Diese charak­ter­liche Flui­di­zität kann Yeoh dann auch voll und ganz in Ever­ything Ever­y­where All at Once ausspielen, aller­dings werden im Laufe der 139 Minuten gerade diese 139 Minuten und die vielen charak­ter­li­chen Möglich­keiten das Problem des Films. Denn mit jedem Sprung in einen neuen Charakter, eine neue Welt, die natürlich auch immer ein neues Film-Genre ist, bleibt weniger Zeit für die Entwick­lung der Charak­tere, denn wir haben ja nicht dementspre­chend viele Leben Zeit, sondern mit jedem Sprung im Grunde ein Leben weniger. Das führt dazu, dass am Ende eigent­lich nur das Wasch­salon-Narrativ ganz auser­zählt werden kann, dass alle anderen »Besuche« mehr und mehr zu lang­wei­ligen »Stip­vi­siten« veröden und in einem zunehmend kako­pho­ni­schen Strudel aus orches­tralem und visuellem Bollwerk unter­gehen.
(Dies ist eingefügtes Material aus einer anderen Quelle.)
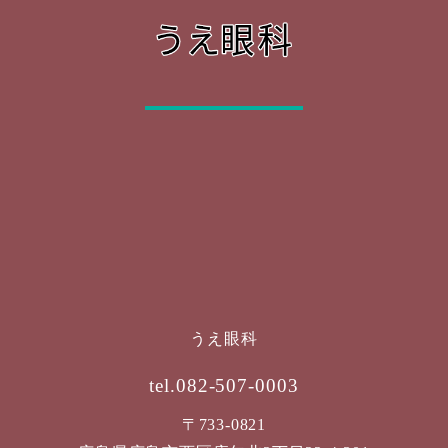
うえ眼科
tel.082-507-0003
〒733-0821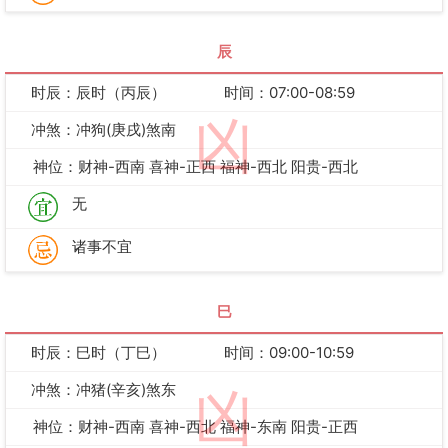
辰
时辰：辰时（丙辰）
时间：07:00-08:59
凶
冲煞：冲狗(庚戌)煞南
神位：财神-西南 喜神-正西 福神-西北 阳贵-西北
无
诸事不宜
巳
时辰：巳时（丁巳）
时间：09:00-10:59
冲煞：冲猪(辛亥)煞东
凶
神位：财神-西南 喜神-西北 福神-东南 阳贵-正西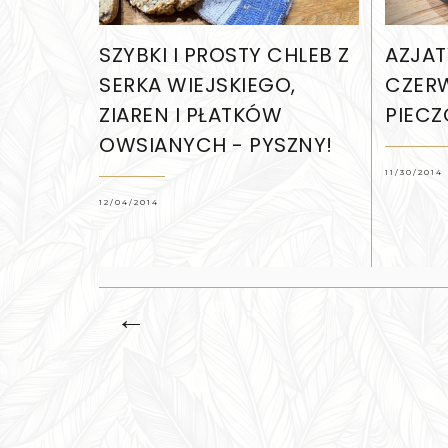
SZYBKI I PROSTY CHLEB Z
AZJAT
SERKA WIEJSKIEGO,
CZER
ZIAREN I PŁATKÓW
PIECZ
OWSIANYCH - PYSZNY!
11/30/2014
12/04/2014
←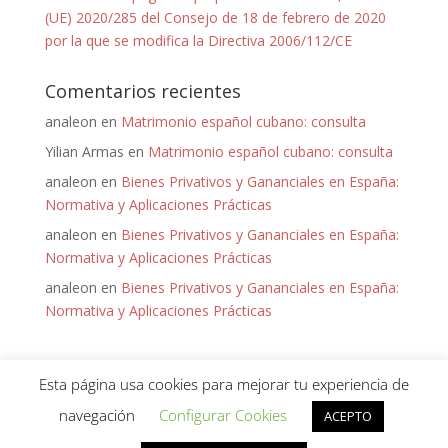
(UE) 2020/285 del Consejo de 18 de febrero de 2020
por la que se modifica la Directiva 2006/112/CE
Comentarios recientes
analeon
en
Matrimonio español cubano: consulta
Yilian Armas
en
Matrimonio español cubano: consulta
analeon
en
Bienes Privativos y Gananciales en España:
Normativa y Aplicaciones Prácticas
analeon
en
Bienes Privativos y Gananciales en España:
Normativa y Aplicaciones Prácticas
analeon
en
Bienes Privativos y Gananciales en España:
Normativa y Aplicaciones Prácticas
Esta página usa cookies para mejorar tu experiencia de
navegación
Configurar Cookies
ACEPTO
Diseñado por
Keep it Virtual
para Ana León - 2020 -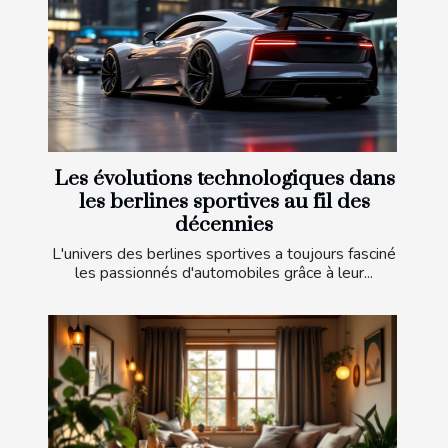
Les évolutions technologiques dans
les berlines sportives au fil des
décennies
L'univers des berlines sportives a toujours fasciné
les passionnés d'automobiles grâce à leur...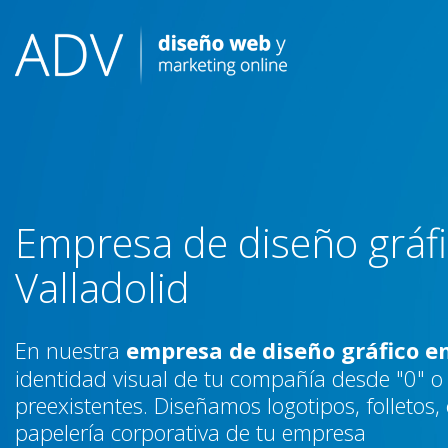
Skip
to
content
Empresa de diseño gráf
Valladolid
En nuestra
empresa de diseño gráfico en
identidad visual de tu compañía desde "0" o 
preexistentes. Diseñamos logotipos, folletos,
papelería corporativa de tu empresa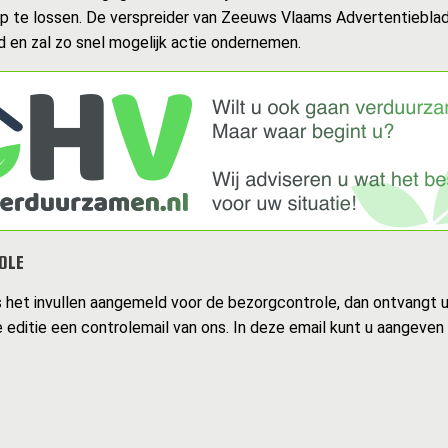
op te lossen. De verspreider van Zeeuws Vlaams Advertentiebla
 en zal zo snel mogelijk actie ondernemen.
OLE
s het invullen aangemeld voor de bezorgcontrole, dan ontvangt 
 editie een controlemail van ons. In deze email kunt u aangeven 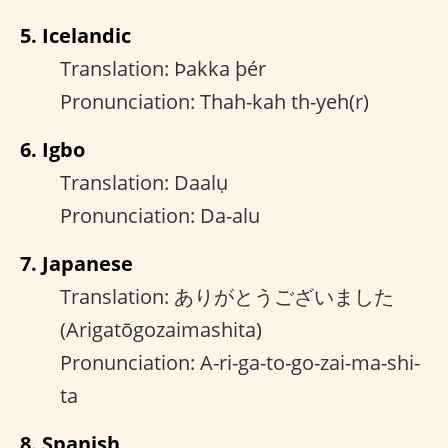
5. Icelandic
Translation: Þakka þér
Pronunciation: Thah-kah th-yeh(r)
6. Igbo
Translation: Daalụ
Pronunciation: Da-alu
7. Japanese
Translation: ありがとうございました
(Arigatōgozaimashita)
Pronunciation: A-ri-ga-to-go-zai-ma-shi-
ta
8. Spanish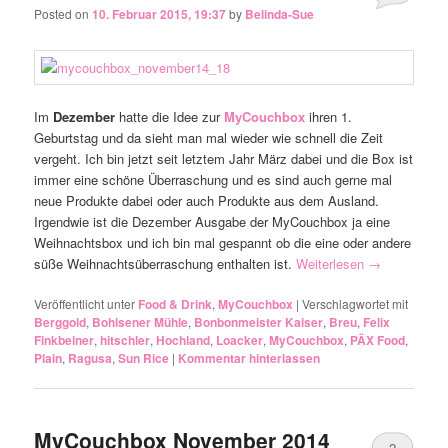
Posted on
10. Februar 2015, 19:37
by
Belinda-Sue
Im
Dezember
hatte die Idee zur
MyCouchbox
ihren 1.
Geburtstag und da sieht man mal wieder wie schnell die Zeit
vergeht. Ich bin jetzt seit letztem Jahr März dabei und die Box ist
immer eine schöne Überraschung und es sind auch gerne mal
neue Produkte dabei oder auch Produkte aus dem Ausland.
Irgendwie ist die Dezember Ausgabe der MyCouchbox ja eine
Weihnachtsbox und ich bin mal gespannt ob die eine oder andere
süße Weihnachtsüberraschung enthalten ist.
Weiterlesen
→
Veröffentlicht unter
Food & Drink
,
MyCouchbox
|
Verschlagwortet mit
Berggold
,
Bohlsener Mühle
,
Bonbonmeister Kaiser
,
Breu
,
Felix
Finkbeiner
,
hitschler
,
Hochland
,
Loacker
,
MyCouchbox
,
PÄX Food
,
Plain
,
Ragusa
,
Sun Rice
|
Kommentar hinterlassen
MyCouchbox November 2014
2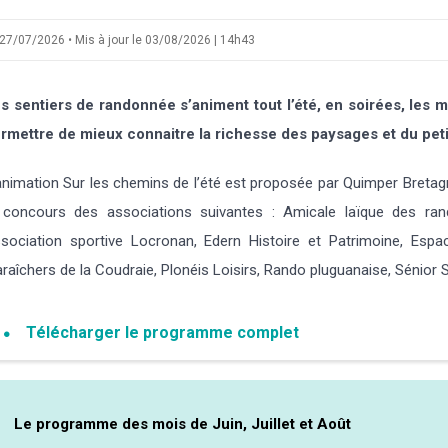
27/07/2026 • Mis à jour le 03/08/2026 | 14h43
s sentiers de randonnée s’animent tout l’été, en soirées, les 
rmettre de mieux connaitre la richesse des paysages et du petit
animation Sur les chemins de l’été est proposée par Quimper Breta
 concours des associations suivantes : Amicale laïque des rand
sociation sportive Locronan, Edern Histoire et Patrimoine, Es
raîchers de la Coudraie, Plonéis Loisirs, Rando pluguanaise, Sénior 
Télécharger le programme complet
Le programme des mois de Juin, Juillet et Août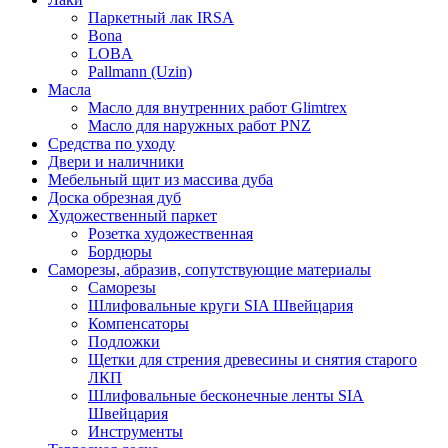
Паркетный лак IRSA
Bona
LOBA
Pallmann (Uzin)
Масла
Масло для внутренних работ Glimtrex
Масло для наружных работ PNZ
Средства по уходу
Двери и наличники
Мебельный щит из массива дуба
Доска обрезная дуб
Художественный паркет
Розетка художественная
Бордюры
Саморезы, абразив, сопутствующие материалы
Саморезы
Шлифовальные круги SIA Швейцария
Компенсаторы
Подложки
Щетки для стрения древесины и снятия старого
ЛКП
Шлифовальные бесконечные ленты SIA
Швейцария
Инструменты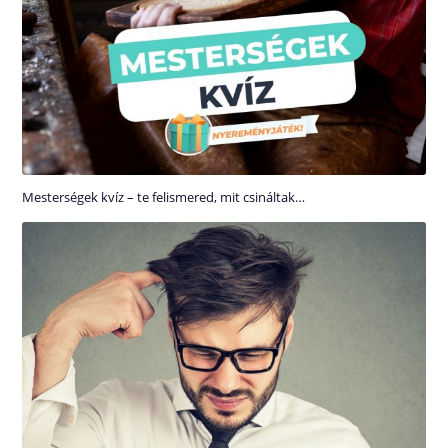
Mesterségek kvíz – te felismered, mit csináltak…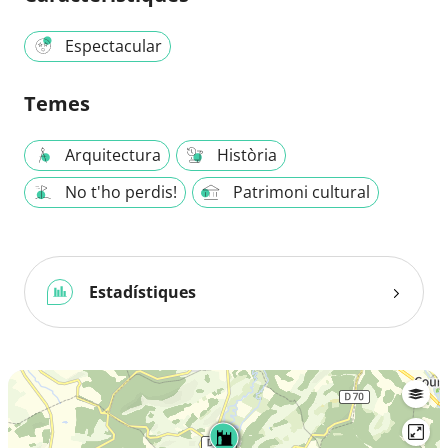
Espectacular
Temes
Arquitectura
Història
No t'ho perdis!
Patrimoni cultural
Estadístiques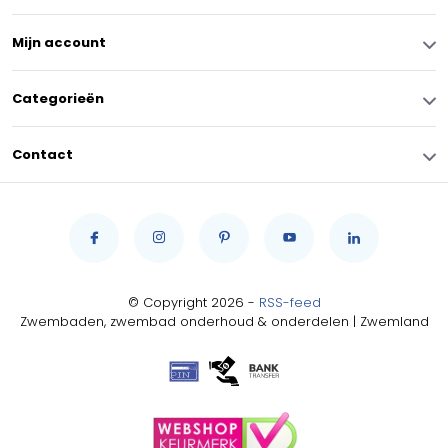
Mijn account
Categorieën
Contact
© Copyright 2026 -
RSS-feed
Zwembaden, zwembad onderhoud & onderdelen | Zwemland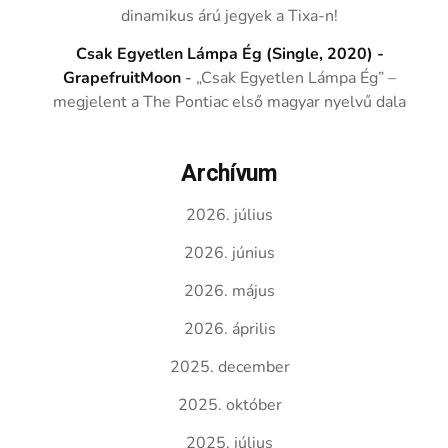
dinamikus árú jegyek a Tixa-n!
Csak Egyetlen Lámpa Ég (Single, 2020) -
GrapefruitMoon
-
„Csak Egyetlen Lámpa Ég” –
megjelent a The Pontiac első magyar nyelvű dala
Archívum
2026. július
2026. június
2026. május
2026. április
2025. december
2025. október
2025. július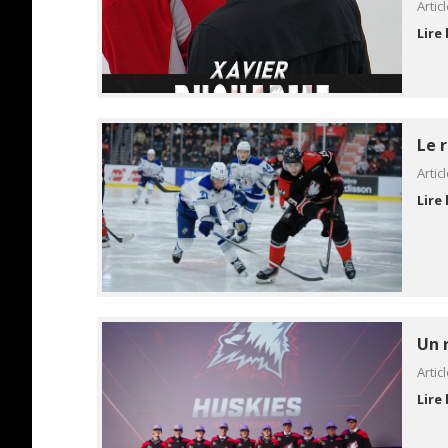
Artic
Lire 
Le 
Artic
Lire 
Un 
Artic
Lire 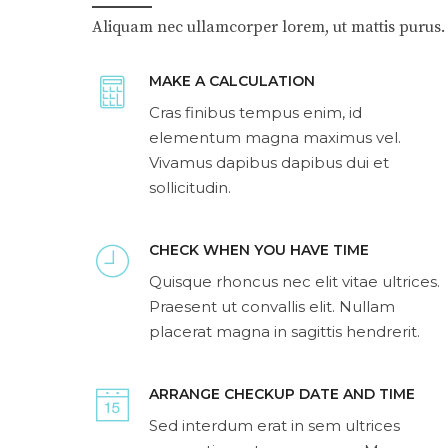
Aliquam nec ullamcorper lorem, ut mattis purus.
MAKE A CALCULATION
Cras finibus tempus enim, id
elementum magna maximus vel.
Vivamus dapibus dapibus dui et
sollicitudin.
CHECK WHEN YOU HAVE TIME
Quisque rhoncus nec elit vitae ultrices.
Praesent ut convallis elit. Nullam
placerat magna in sagittis hendrerit.
ARRANGE CHECKUP DATE AND TIME
Sed interdum erat in sem ultrices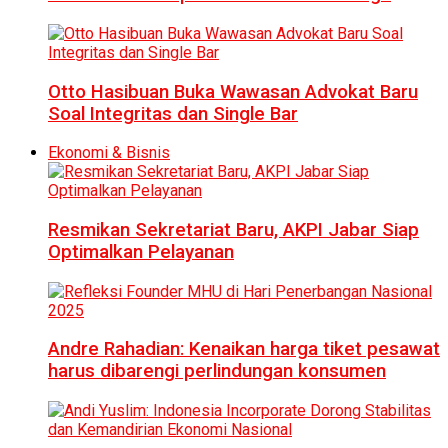
Otto Hasibuan Buka Wawasan Advokat Baru
Soal Integritas dan Single Bar
Ekonomi & Bisnis
Resmikan Sekretariat Baru, AKPI Jabar Siap
Optimalkan Pelayanan
Andre Rahadian: Kenaikan harga tiket pesawat
harus dibarengi perlindungan konsumen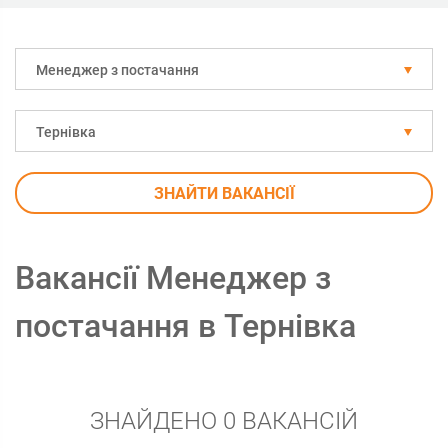
Менеджер з постачання
Тернівка
ЗНАЙТИ ВАКАНСІЇ
Вакансії Менеджер з
постачання в Тернівка
ЗНАЙДЕНО 0 ВАКАНСІЙ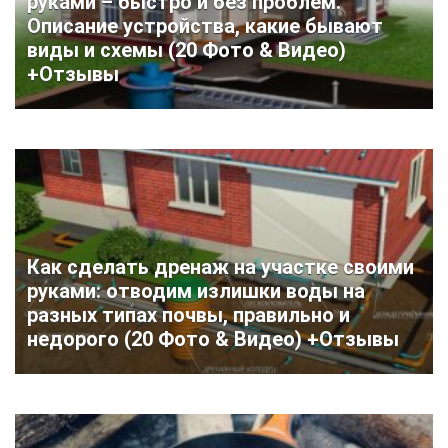
руками – быстро и без проблем.
Описание устройства, какие бывают
виды и схемы (20 Фото & Видео)
+Отзывы
Как сделать дренаж на участке своими
руками: отводим излишки воды на
разных типах почвы, правильно и
недорого (20 Фото & Видео) +Отзывы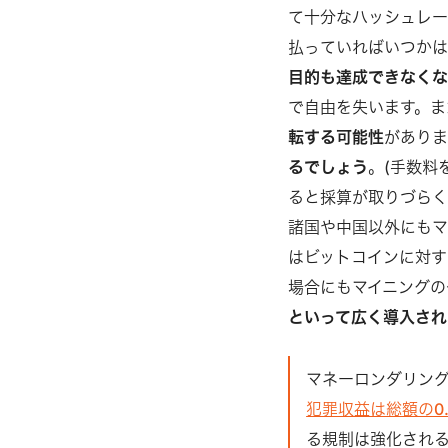
て十分なハッシュレー
払っていればいつかは
目的も達成できなく
で自由を失います。ま
転する可能性
がありま
るでしょう
。(手数料
ると採算が取りづらく
諸国や中国以外にもマ
はビットコインに対す
場合にもマイニングの
といって広く導入され
マネーロンダリン
犯罪収益は総額の0
る規制は強化され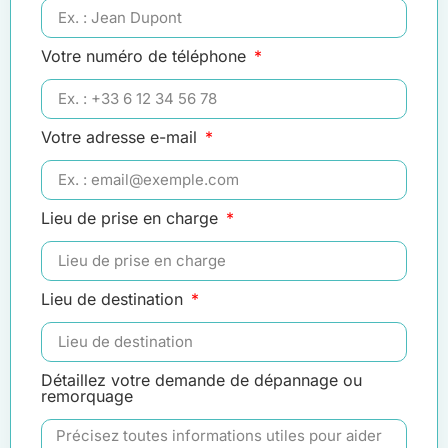
Votre numéro de téléphone
Votre adresse e-mail
Lieu de prise en charge
Lieu de destination
Détaillez votre demande de dépannage ou
remorquage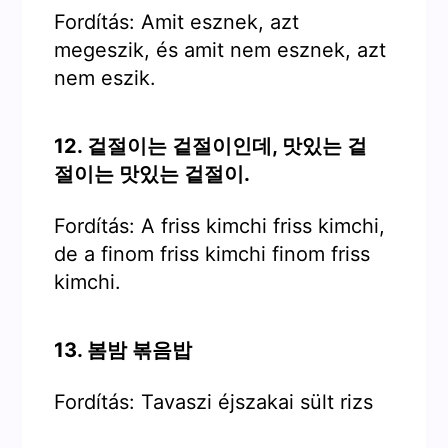
Fordítás: Amit esznek, azt
megeszik, és amit nem esznek, azt
nem eszik.
12. 겉절이는 겉절이인데, 맛있는 겉
절이는 맛있는 겉절이.
Fordítás: A friss kimchi friss kimchi,
de a finom friss kimchi finom friss
kimchi.
13. 봄밤 볶음밥
Fordítás: Tavaszi éjszakai sült rizs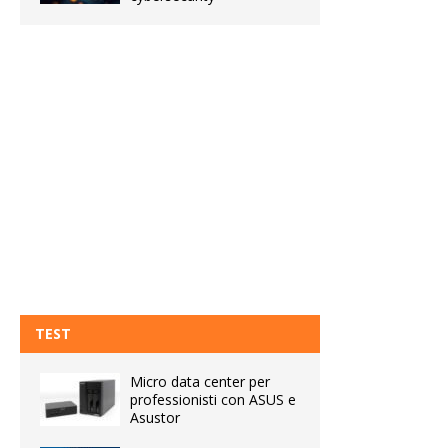
TEST
Micro data center per
professionisti con ASUS e
Asustor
Das ist zwar immer wieder faszi­nie­rend anzusehen und anzuhören, nervt aber immer wieder auch und wäre mit einer halben Stunde Filmzeit und ein paar Leben weniger wohl ein erheblich besserer Film gewesen. So ist es immerhin ein irrer, ins Expe­ri­men­telle neigender, psyche­de­li­scher Trip, nach dem man ein wenig erschöpft und frus­triert und nicht anders als Rick zu Morty nach dessen Entde­ckung des Multi­me­ta­verse sagen möchte: »Just don’t think about it, Morty.« Es ist die Zeit nicht wert.